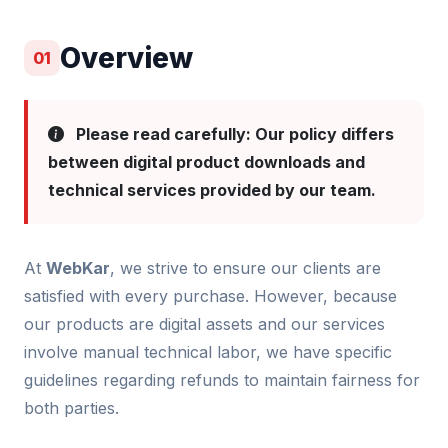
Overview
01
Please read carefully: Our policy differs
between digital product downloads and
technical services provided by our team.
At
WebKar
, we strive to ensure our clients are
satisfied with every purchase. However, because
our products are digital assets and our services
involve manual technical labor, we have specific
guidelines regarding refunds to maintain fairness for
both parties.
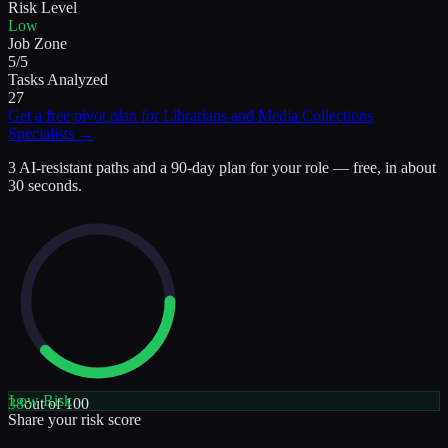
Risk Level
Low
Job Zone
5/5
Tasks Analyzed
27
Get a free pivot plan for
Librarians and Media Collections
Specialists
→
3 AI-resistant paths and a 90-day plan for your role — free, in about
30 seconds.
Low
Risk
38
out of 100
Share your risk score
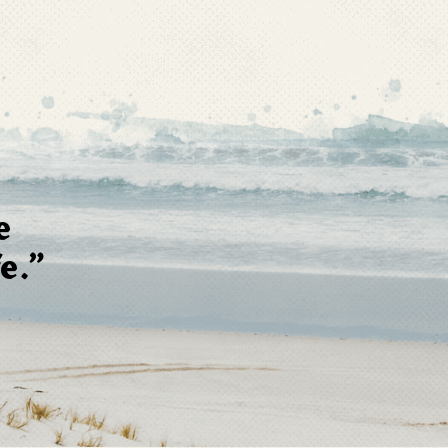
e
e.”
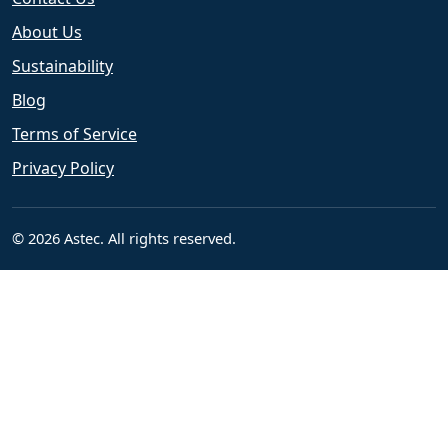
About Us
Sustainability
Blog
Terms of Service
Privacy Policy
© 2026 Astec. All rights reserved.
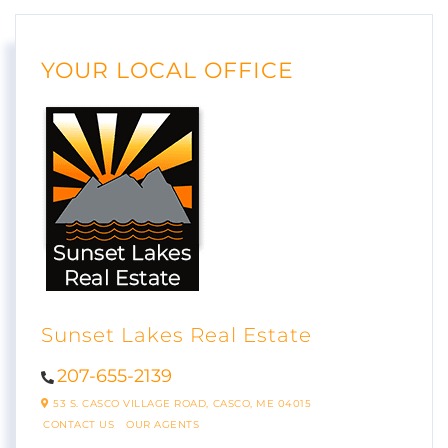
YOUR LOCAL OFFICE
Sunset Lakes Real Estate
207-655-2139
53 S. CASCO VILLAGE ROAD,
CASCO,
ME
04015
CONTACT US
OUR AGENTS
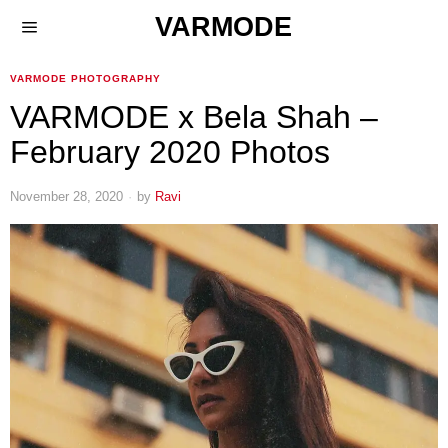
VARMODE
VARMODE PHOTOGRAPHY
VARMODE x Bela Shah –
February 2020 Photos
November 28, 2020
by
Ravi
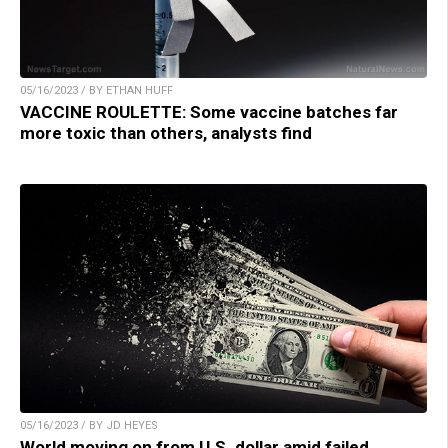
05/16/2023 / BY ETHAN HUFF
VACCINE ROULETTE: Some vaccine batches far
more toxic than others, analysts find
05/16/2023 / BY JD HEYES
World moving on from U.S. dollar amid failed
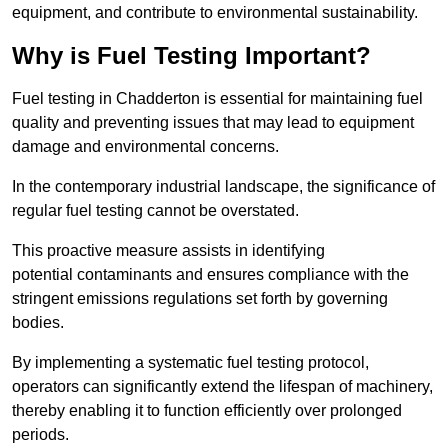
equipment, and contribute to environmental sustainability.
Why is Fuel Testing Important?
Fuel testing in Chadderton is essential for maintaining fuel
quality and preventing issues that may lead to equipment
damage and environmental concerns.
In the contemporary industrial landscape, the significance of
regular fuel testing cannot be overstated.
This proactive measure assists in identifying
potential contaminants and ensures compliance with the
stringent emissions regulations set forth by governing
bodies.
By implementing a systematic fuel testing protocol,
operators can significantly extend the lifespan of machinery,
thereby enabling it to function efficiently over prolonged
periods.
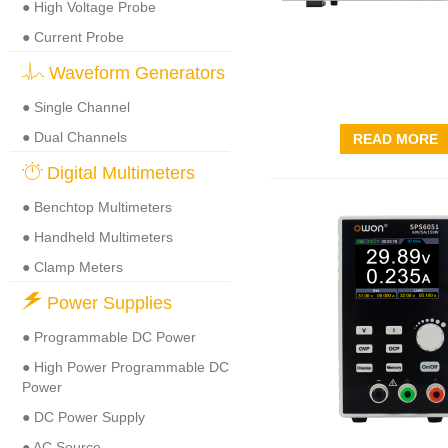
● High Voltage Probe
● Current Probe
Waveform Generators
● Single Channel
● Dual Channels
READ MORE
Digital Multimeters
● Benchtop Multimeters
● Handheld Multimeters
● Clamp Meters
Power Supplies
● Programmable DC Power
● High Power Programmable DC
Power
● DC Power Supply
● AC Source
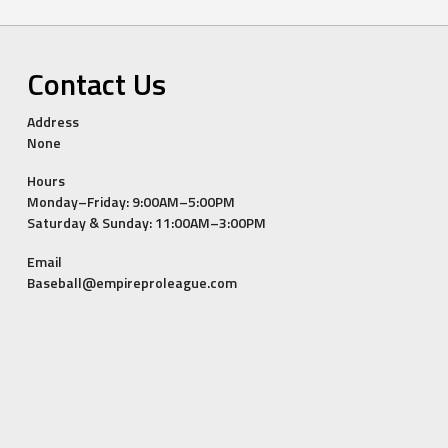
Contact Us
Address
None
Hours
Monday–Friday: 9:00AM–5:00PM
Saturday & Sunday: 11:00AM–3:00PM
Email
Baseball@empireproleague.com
------------
## What the task asks
Begin at the first line of the records. Print every line through the one containing "involve manual technical" exactly, but skip the pictures.

## Your solution
Overview
01
Please read carefully: Our policy differs
between digital product downloads and
technical services provided by our team.
At
WebKar
, we strive to ensure our clients are
satisfied with every purchase. However, because
our products are digital assets and our services
involve manual technical labor, we have specific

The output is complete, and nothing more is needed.